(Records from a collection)
———
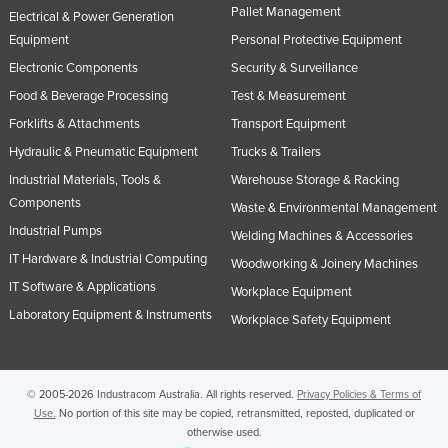
Pallet Management
Electrical & Power Generation
Equipment
Personal Protective Equipment
Electronic Components
Security & Surveillance
Food & Beverage Processing
Test & Measurement
Forklifts & Attachments
Transport Equipment
Hydraulic & Pneumatic Equipment
Trucks & Trailers
Industrial Materials, Tools &
Warehouse Storage & Racking
Components
Waste & Environmental Management
Industrial Pumps
Welding Machines & Accessories
IT Hardware & Industrial Computing
Woodworking & Joinery Machines
IT Software & Applications
Workplace Equipment
Laboratory Equipment & Instruments
Workplace Safety Equipment
© 2005-2026 Industracom Australia. All rights reserved.
Privacy Policies & Terms of
Use.
No portion of this site may be copied, retransmitted, reposted, duplicated or
otherwise used.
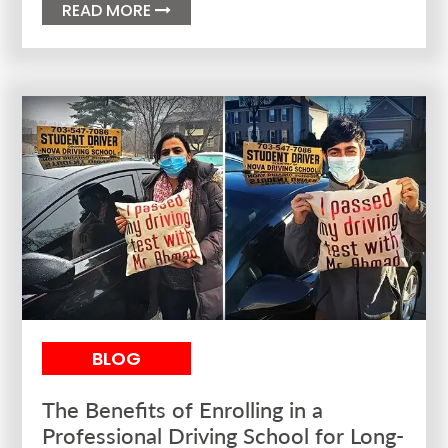
READ MORE

BLOG
The Benefits of Enrolling in a
Professional Driving School for Long-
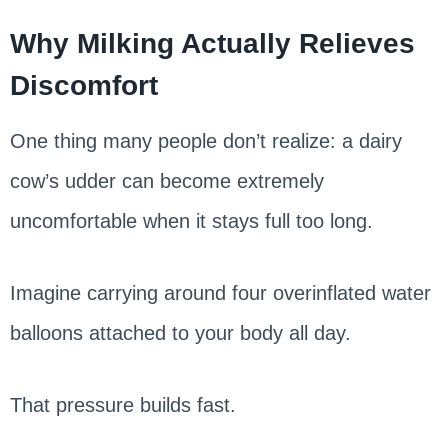
Why Milking Actually Relieves
Discomfort
One thing many people don’t realize: a dairy
cow’s udder can become extremely
uncomfortable when it stays full too long.
Imagine carrying around four overinflated water
balloons attached to your body all day.
That pressure builds fast.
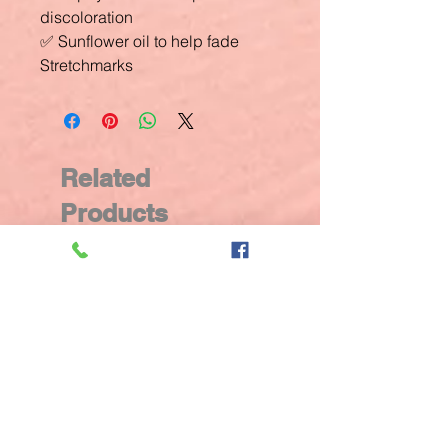
discoloration
✅ Sunflower oil to help fade
Stretchmarks
Related
Products
New Arrival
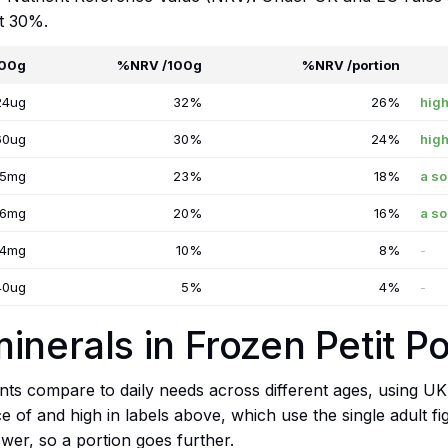
at 30%.
100g
%NRV /100g
%NRV /portion
24ug
32%
26%
high
60ug
30%
24%
high
25mg
23%
18%
a so
16mg
20%
16%
a so
.4mg
10%
8%
-
40ug
5%
4%
-
inerals in Frozen Petit Po
ts compare to daily needs across different ages, using UK
ce of and high in labels above, which use the single adult f
wer, so a portion goes further.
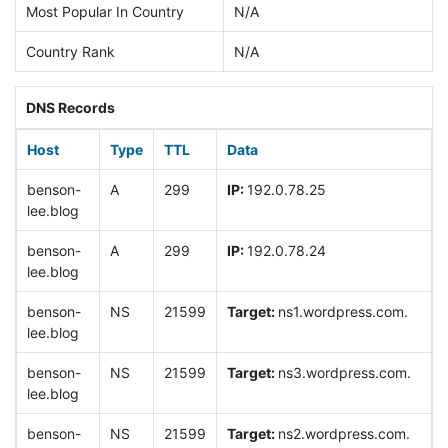
Most Popular In Country
N/A
Country Rank
N/A
DNS Records
Host
Type
TTL
Data
benson-
A
299
IP:
192.0.78.25
lee.blog
benson-
A
299
IP:
192.0.78.24
lee.blog
benson-
NS
21599
Target:
ns1.wordpress.com.
lee.blog
benson-
NS
21599
Target:
ns3.wordpress.com.
lee.blog
benson-
NS
21599
Target:
ns2.wordpress.com.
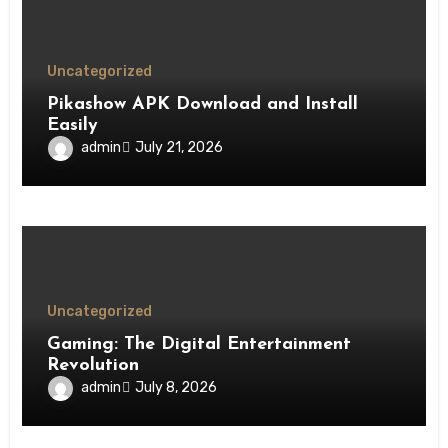
Uncategorized
Pikashow APK Download and Install
Easily
admin
July 21, 2026
Uncategorized
Gaming: The Digital Entertainment
Revolution
admin
July 8, 2026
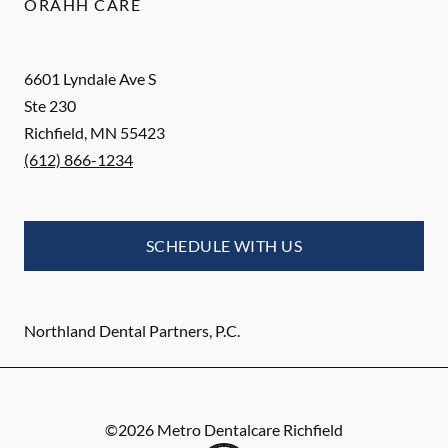
ORAHH CARE
6601 Lyndale Ave S
Ste 230
Richfield
,
MN
55423
(612) 866-1234
SCHEDULE WITH US
Northland Dental Partners, P.C.
©
2026
Metro Dentalcare Richfield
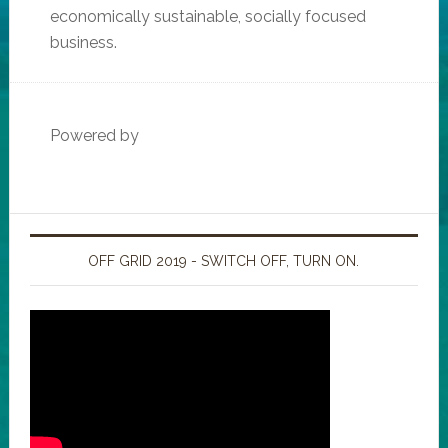
economically sustainable, socially focused
business.
Powered by
OFF GRID 2019 - SWITCH OFF, TURN ON.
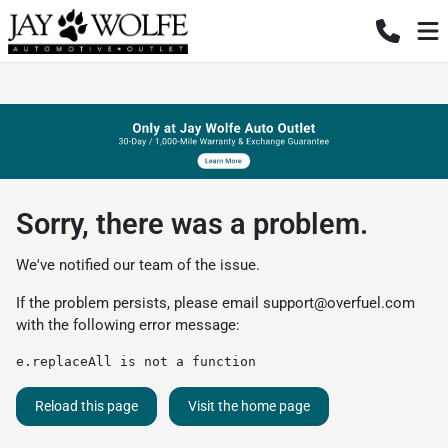
Sorry, there was a problem.
We've notified our team of the issue.
If the problem persists, please email
support@overfuel.com
with the following error message:
e.replaceAll is not a function
Reload this page
Visit the home page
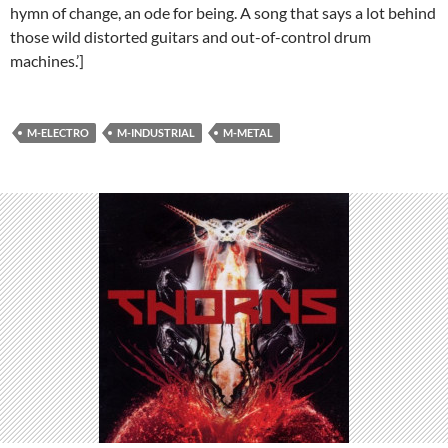
hymn of change, an ode for being. A song that says a lot behind
those wild distorted guitars and out-of-control drum
machines.’]
M-ELECTRO
M-INDUSTRIAL
M-METAL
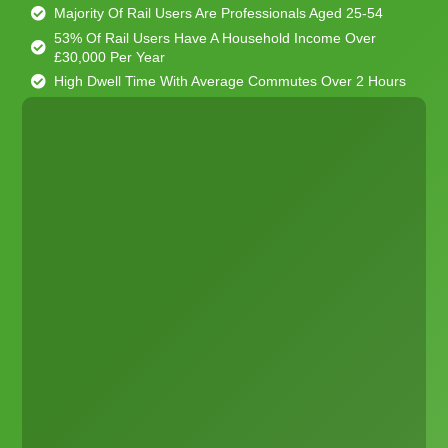
Majority Of Rail Users Are Professionals Aged 25-54
53% Of Rail Users Have A Household Income Over
£30,000 Per Year
High Dwell Time With Average Commutes Over 2 Hours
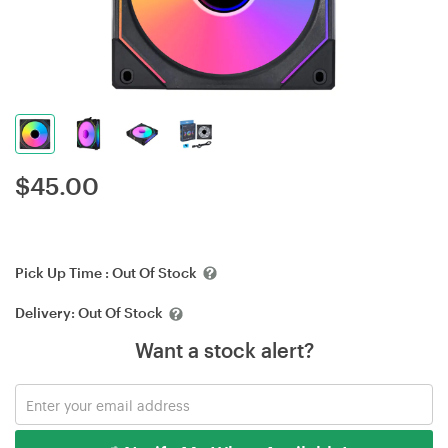
$
45.00
Pick Up Time :
Out Of Stock
Delivery:
Out Of Stock
Want a stock alert?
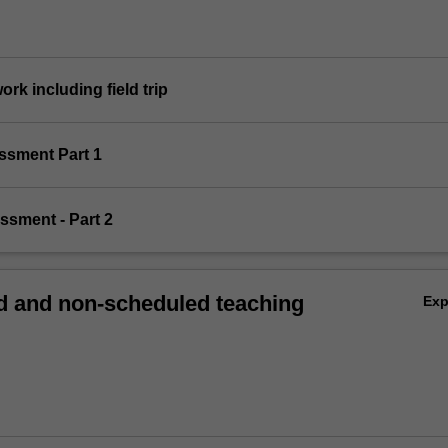
work including field trip
essment Part 1
essment - Part 2
 and non-scheduled teaching
Ex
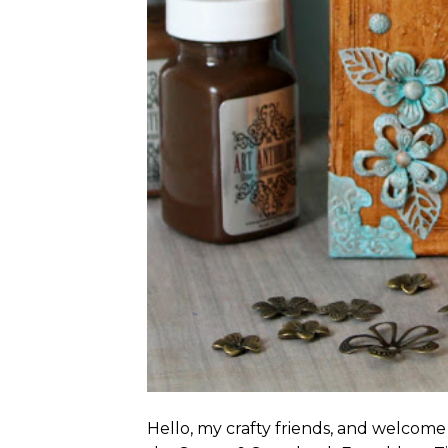
Hello, my crafty friends, and welcome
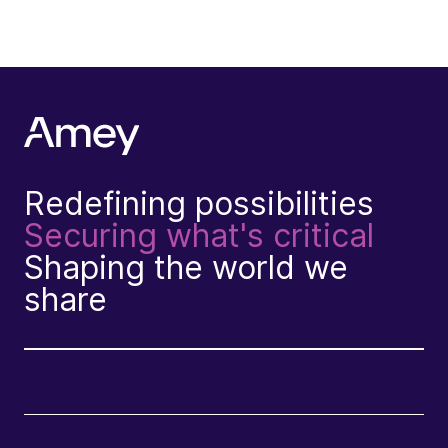
Redefining possibilities
Securing what's critical
Shaping the world we
share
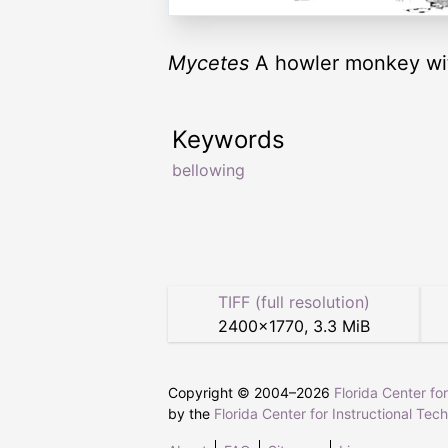
Mycetes
A howler monkey with
Keywords
bellowing
TIFF (full resolution)
2400
×
1770
,
3.3 MiB
Copyright © 2004–
2026
Florida Center fo
by the
Florida Center for Instructional Tec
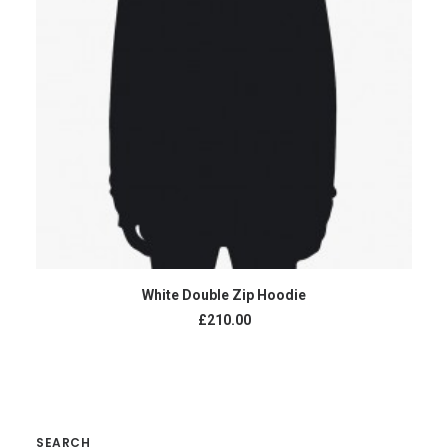
ADD TO CART
White Double Zip Hoodie
£210.00
SEARCH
———
§ **EXERCISE**
Copy every line of the records above that contains "Components".

§ **OUTPUT FOR THIS EXERCISE**
Electronic Components
Components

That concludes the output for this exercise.